Seven years in the making, the tax-supported incubator opens today with commercial sign vendor Brian Keys as its first tenant.
The incubator is designed to help small-business ventures succeed. Business experts will coach the companies that move in. Tenant companies won't have to invest in office machines or hire secretaries because those services will be provided in the rent.
The incubator concept has spread across the nation with success. The number of incubators has risen from fewer than 25 a dozen years ago to 500 today, according to the National Business Incubation Association in Athens, Ohio.
When Keys arrived Tuesday, he found the electricity on, a receptionist ready to answer his calls and a copier loaded with paper. Someone even had made a pot of coffee.
"It's perfect for someone who is wanting to start up," said Keys, owner of Signs, Logos & more. "They should have this place filled up in two months after everyone knows about it."
The building, at 1354 Eighth St. S.W. in Roanoke's Wasena area, is the former headquarters of Advance Auto Parts, which recently moved to a new building. The incubator's 29,000 square feet is divided into offices of various sizes. The smallest, 89 square feet, rents for $150 monthly. The two largest, about 2,200 square feet, rent for about $1,800.
The copy center will be housed in the former office of Advance Auto Parks' CEO Nick Taubman.
When full, the incubator will house 15 to 30 companies which are in the start-up phase, or less than 3 years old.
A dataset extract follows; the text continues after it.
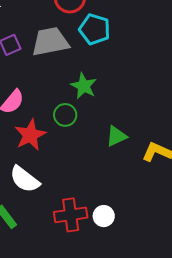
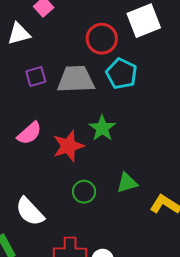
green circle: (65, 115) -> (84, 192), moved
red star: (30, 135) -> (68, 146), moved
Companies will have to win approval from a majority of a seven-person selection committee to get one of the spaces.
Keys began his 21/2-year-old company in his parent's basement in Lynchburg and has most of his operations, including a production room, in the Forest area of Bedford County and in Lynchburg. Now his plan is to operate a second office, in Roanoke, where he sees expansion potential. By renting incubator space, Keys said he saved about $5,000 off the cost of starting the second office.
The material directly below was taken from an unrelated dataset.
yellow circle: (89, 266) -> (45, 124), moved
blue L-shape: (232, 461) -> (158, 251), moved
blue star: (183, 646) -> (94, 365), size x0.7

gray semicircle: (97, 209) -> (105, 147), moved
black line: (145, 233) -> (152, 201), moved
Taxpayers are underwriting a large part of the incubator's initial cost, but the success of incubator tenants will stimulate the economy and create jobs, proponents said. They also say the incubator will be self-sufficient in about four years.
The General Assembly contributed $200,000, as did the state-supported Center for Innovative Technology in Herndon. Roanoke committed $60,000.
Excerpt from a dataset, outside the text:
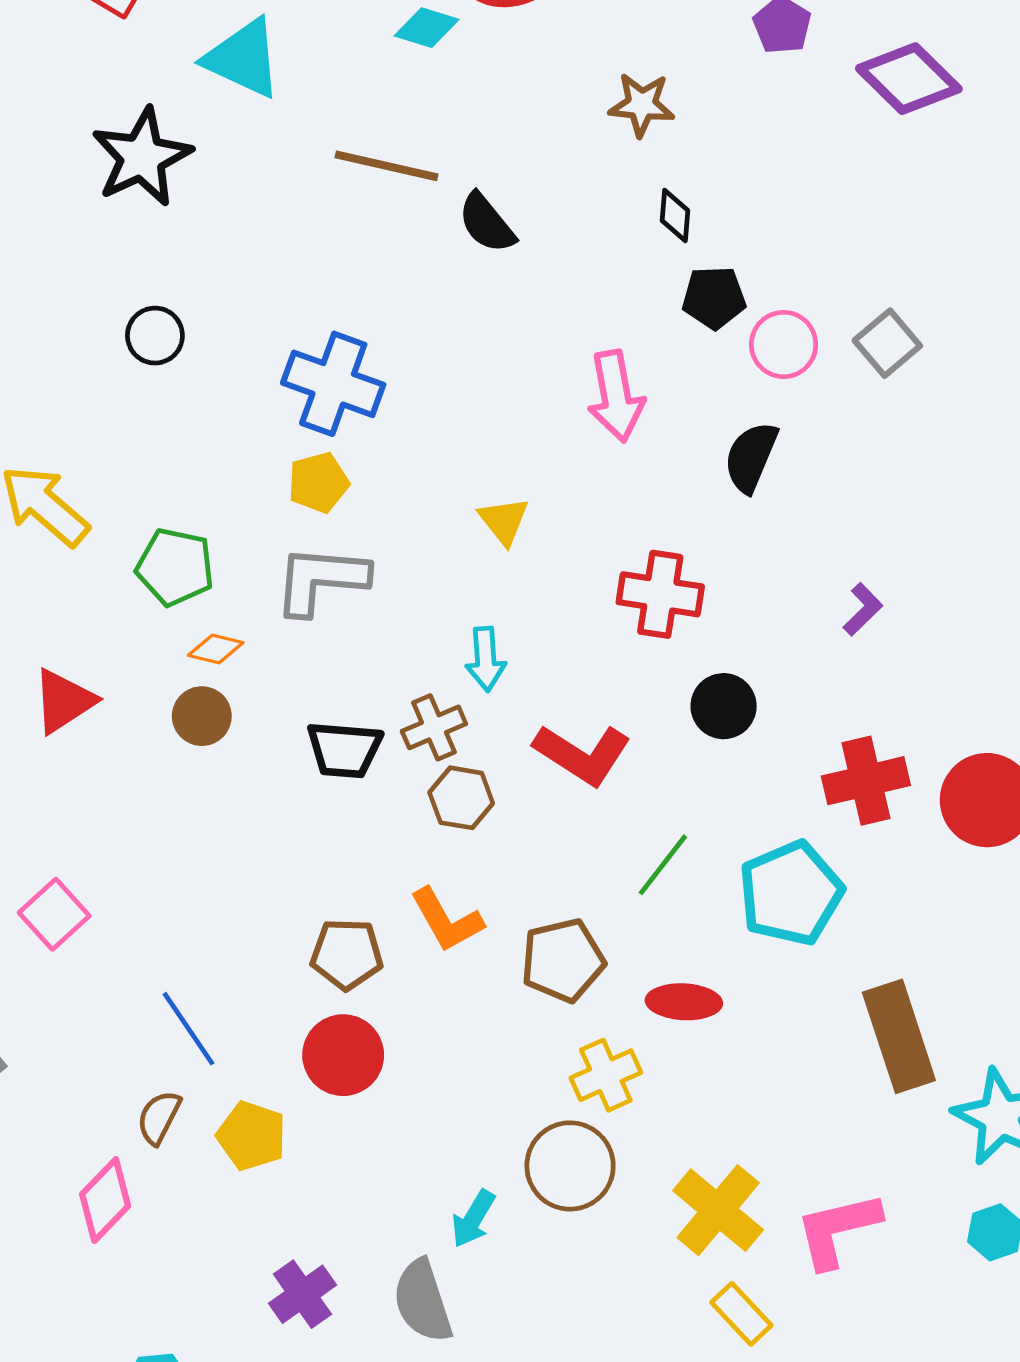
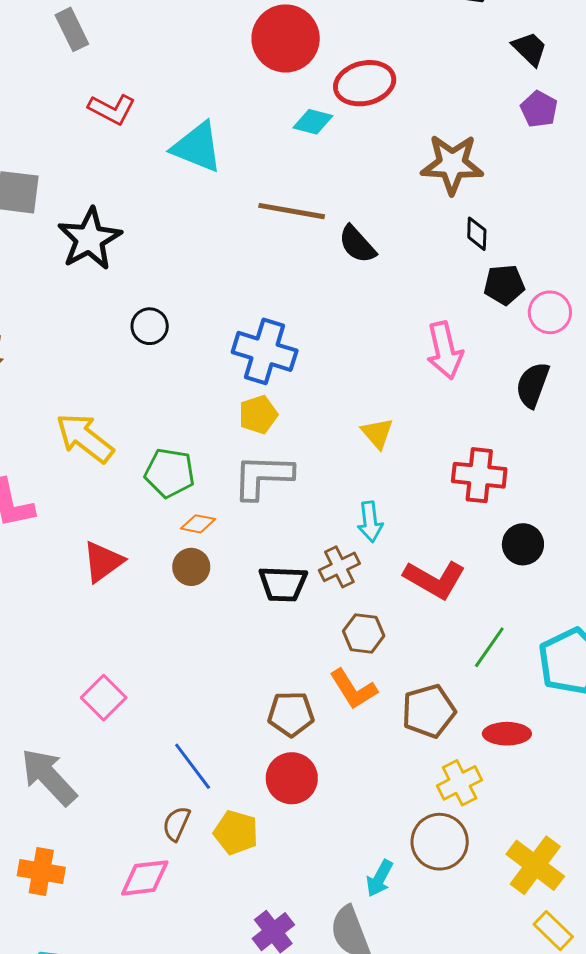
brown star: (642, 105) -> (452, 164), size x1.5
black star: (142, 157) -> (90, 239), moved
brown hexagon: (461, 798) -> (364, 633), moved
pink diamond: (105, 1200) -> (145, 878), turned 42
Start-up expenses have including $325,000 for the building and a few thousand dollars to clean it. The building is owned by a nonprofit corporation, the Blue Ridge Small Business Development Center Inc., an affiliate of the Roanoke Regional Chamber of Commerce. That entity has hired Lisa C. Ison, a former Montgomery County economic developer, to manage the incubator.
Ison said she has shown about a dozen potential clients the incubator in advance of today's opening ceremonies. "My beeper went off three times during lunch," she said.
LENGTH: Medium: 68 lines ILLUSTRATION: PHOTO: WAYNE DEEL Staff 1. The new small-business incubatorby CNBhad the office electricity on, a receptionist ready, a copier loaded
and even coffee made for Brian Keys' business, Signs, Logos & more.
2. Lisa Ison (headshot) color.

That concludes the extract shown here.